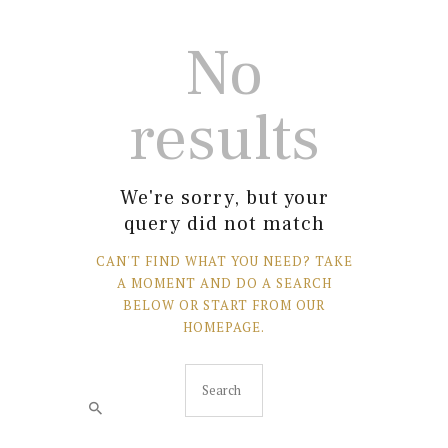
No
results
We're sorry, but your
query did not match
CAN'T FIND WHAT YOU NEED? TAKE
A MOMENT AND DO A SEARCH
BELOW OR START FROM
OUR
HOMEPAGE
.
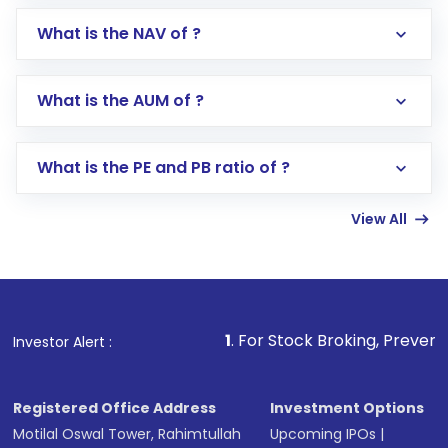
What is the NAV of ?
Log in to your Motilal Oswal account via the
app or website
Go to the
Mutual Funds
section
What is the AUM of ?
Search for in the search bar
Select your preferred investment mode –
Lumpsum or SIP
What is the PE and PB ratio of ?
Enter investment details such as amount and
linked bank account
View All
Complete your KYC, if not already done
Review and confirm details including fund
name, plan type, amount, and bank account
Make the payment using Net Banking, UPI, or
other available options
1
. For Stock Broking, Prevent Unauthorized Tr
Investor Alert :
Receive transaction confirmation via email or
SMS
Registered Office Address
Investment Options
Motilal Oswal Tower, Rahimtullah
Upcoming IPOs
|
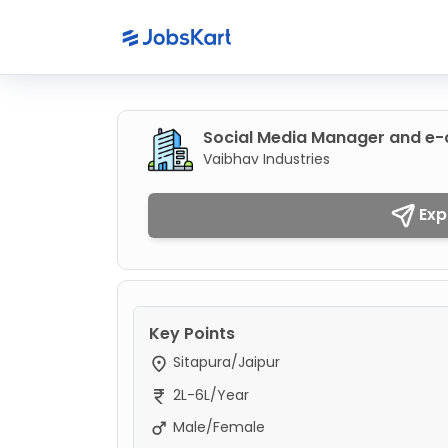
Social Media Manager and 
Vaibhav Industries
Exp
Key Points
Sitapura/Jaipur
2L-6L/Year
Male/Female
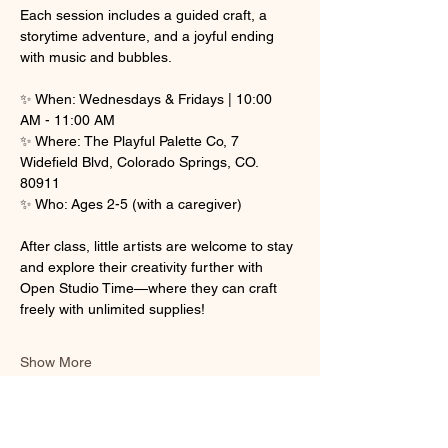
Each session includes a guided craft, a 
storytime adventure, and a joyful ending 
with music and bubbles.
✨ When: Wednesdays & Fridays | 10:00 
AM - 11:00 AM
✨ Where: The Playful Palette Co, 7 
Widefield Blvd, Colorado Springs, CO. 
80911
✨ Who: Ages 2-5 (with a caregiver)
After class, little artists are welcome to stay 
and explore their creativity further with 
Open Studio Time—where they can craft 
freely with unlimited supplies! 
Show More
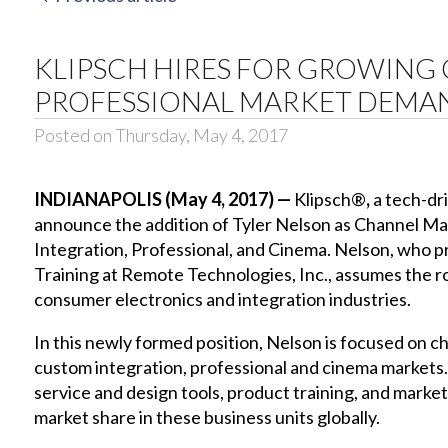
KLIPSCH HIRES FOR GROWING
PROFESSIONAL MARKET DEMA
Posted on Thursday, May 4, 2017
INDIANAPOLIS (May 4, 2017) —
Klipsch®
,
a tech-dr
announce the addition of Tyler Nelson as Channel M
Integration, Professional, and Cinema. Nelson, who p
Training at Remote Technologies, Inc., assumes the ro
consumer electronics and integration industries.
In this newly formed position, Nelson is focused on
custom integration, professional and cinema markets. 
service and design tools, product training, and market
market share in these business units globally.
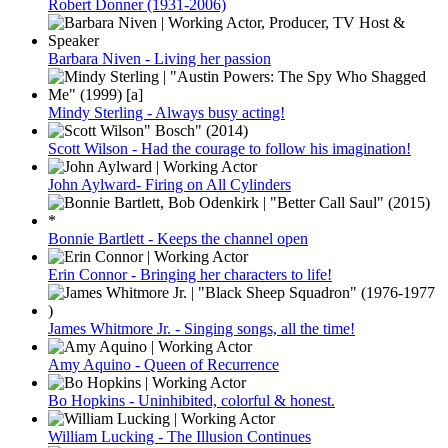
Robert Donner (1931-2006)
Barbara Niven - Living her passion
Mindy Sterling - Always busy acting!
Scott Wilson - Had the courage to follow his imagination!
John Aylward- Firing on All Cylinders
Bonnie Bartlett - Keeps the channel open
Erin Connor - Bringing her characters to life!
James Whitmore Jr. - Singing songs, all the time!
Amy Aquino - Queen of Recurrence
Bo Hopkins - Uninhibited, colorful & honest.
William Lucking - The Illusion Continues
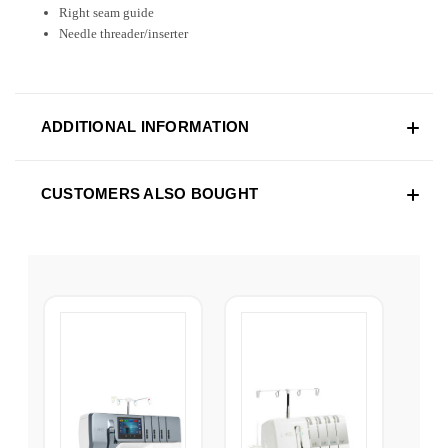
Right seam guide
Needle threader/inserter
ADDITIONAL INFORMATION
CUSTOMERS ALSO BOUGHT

• _TRY IT_
The response must match the listing exactly, except that pictures are removed.

• _ANSWER BELOW_
No
results
We're sorry, but your
query did not match
CAN'T FIND WHAT YOU NEED? TAKE
A MOMENT AND DO A SEARCH
BELOW OR START FROM
OUR
HOMEPAGE
.
What is the NAV of ?
Log in to your Motilal Oswal account via the
app or website
Go to the
Mutual Funds
section
What is the AUM of ?
Search for in the search bar
Select your preferred investment mode –
Lumpsum or SIP
What is the PE and PB ratio of ?
Enter investment details such as amount and
linked bank account
View All
Complete your KYC, if not already done
Review and confirm details including fund
name, plan type, amount, and bank account
Make the payment using Net Banking, UPI, or
other available options
1
. For Stock Broking, Prevent Unauthorized Tr
Investor Alert :
Receive transaction confirmation via email or
SMS
Registered Office Address
Investment Options
Motilal Oswal Tower, Rahimtullah
Upcoming IPOs
|
Social Media Manager and 
Vaibhav Industries
Exp
Key Points
Sitapura/Jaipur
2L-6L/Year
Male/Female
Each session includes a guided craft, a 
storytime adventure, and a joyful ending 
with music and bubbles.
✨ When: Wednesdays & Fridays | 10:00 
AM - 11:00 AM
✨ Where: The Playful Palette Co, 7 
Widefield Blvd, Colorado Springs, CO. 
80911
✨ Who: Ages 2-5 (with a caregiver)
After class, little artists are welcome to stay 
and explore their creativity further with 
Open Studio Time—where they can craft 
freely with unlimited supplies! 
Show More
KLIPSCH HIRES FOR GROWING
PROFESSIONAL MARKET DEMA
Posted on Thursday, May 4, 2017
INDIANAPOLIS (May 4, 2017) —
Klipsch®
,
a tech-dr
announce the addition of Tyler Nelson as Channel M
Integration, Professional, and Cinema. Nelson, who p
Training at Remote Technologies, Inc., assumes the ro
consumer electronics and integration industries.
In this newly formed position, Nelson is focused on
custom integration, professional and cinema markets. 
service and design tools, product training, and market
market share in these business units globally.
Robert Donner (1931-2006)
Barbara Niven - Living her passion
Mindy Sterling - Always busy acting!
Scott Wilson - Had the courage to follow his imagination!
John Aylward- Firing on All Cylinders
Bonnie Bartlett - Keeps the channel open
Erin Connor - Bringing her characters to life!
James Whitmore Jr. - Singing songs, all the time!
Amy Aquino - Queen of Recurrence
Bo Hopkins - Uninhibited, colorful & honest.
William Lucking - The Illusion Continues
Right seam guide
Needle threader/inserter
ADDITIONAL INFORMATION
CUSTOMERS ALSO BOUGHT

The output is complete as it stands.